--- START ---
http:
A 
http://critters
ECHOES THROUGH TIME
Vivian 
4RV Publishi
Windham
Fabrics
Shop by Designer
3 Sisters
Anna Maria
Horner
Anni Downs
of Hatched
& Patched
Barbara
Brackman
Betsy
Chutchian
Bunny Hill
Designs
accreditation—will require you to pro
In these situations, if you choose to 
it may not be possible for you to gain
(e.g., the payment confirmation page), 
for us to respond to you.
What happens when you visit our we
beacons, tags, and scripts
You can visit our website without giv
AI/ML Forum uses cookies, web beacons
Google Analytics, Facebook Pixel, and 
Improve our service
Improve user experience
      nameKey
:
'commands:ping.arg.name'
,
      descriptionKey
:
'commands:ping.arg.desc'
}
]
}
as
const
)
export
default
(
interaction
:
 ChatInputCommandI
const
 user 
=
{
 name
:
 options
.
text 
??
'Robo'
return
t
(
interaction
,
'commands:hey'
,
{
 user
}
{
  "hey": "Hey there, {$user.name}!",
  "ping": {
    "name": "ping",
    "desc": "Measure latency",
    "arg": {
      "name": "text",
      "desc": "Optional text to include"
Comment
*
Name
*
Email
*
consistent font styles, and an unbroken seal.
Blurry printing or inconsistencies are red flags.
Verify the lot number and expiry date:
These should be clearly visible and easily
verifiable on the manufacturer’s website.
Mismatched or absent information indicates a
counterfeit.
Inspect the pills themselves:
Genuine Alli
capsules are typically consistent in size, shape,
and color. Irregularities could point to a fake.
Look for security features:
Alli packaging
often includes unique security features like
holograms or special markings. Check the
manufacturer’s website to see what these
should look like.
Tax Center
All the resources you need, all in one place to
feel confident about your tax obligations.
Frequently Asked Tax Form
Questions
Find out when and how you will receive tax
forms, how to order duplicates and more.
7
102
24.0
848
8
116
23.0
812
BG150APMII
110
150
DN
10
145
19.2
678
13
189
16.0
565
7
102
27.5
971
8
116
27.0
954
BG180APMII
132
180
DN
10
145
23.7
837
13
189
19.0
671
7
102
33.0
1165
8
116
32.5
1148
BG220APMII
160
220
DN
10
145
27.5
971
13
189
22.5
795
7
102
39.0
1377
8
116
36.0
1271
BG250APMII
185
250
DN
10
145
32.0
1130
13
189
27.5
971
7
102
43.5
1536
--- END ---
INSTRUCTIONS FOR THE TASK => Locate the lines above that contain "commands" and copy them.

TASK OUTPUT =>
'commands:ping.arg.name'
'commands:ping.arg.desc'
'commands:hey'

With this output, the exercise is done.